Segment Start: Data to use
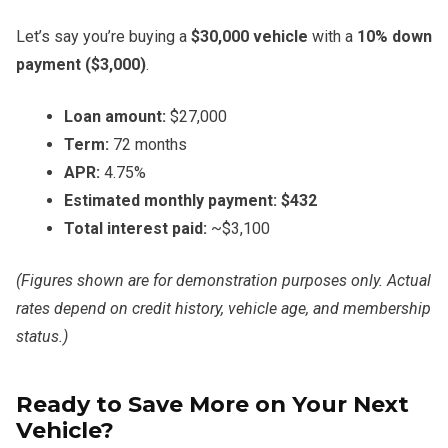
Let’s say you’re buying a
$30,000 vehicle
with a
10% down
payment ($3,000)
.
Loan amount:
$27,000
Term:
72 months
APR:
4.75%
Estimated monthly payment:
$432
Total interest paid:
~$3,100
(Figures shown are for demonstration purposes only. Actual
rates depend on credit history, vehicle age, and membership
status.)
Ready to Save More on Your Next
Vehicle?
Segment End: Data to use
Segment Start: Data to use
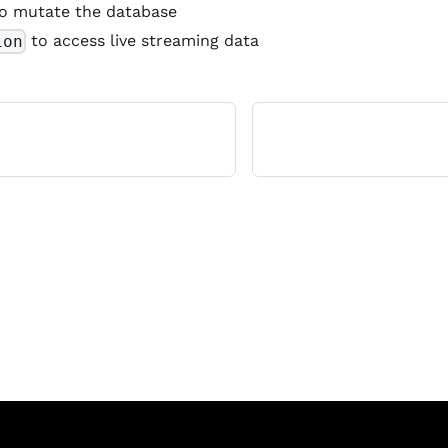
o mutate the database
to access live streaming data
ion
Segment End: Data to use
Segment Start: Data to use
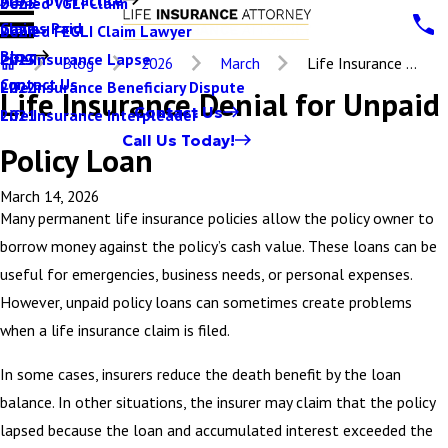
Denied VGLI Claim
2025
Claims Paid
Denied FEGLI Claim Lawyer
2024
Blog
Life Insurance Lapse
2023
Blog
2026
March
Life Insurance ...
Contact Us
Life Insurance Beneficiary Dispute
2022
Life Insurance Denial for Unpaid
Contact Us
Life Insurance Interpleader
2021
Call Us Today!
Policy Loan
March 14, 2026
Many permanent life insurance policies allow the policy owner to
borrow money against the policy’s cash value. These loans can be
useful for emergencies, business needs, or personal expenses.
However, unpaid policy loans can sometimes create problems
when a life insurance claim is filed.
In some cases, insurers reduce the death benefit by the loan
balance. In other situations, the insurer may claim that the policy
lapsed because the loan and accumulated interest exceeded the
Segment End: Data to use
Exercise goal.
Everything in the material above from the line that has "when a life insurance claim is filed." through the line that has "lapsed because the" must be duplicated exactly, with no other lines given.

Completed task.
when a life insurance claim is filed.
In some cases, insurers reduce the death benefit by the loan
balance. In other situations, the insurer may claim that the policy
lapsed because the loan and accumulated interest exceeded the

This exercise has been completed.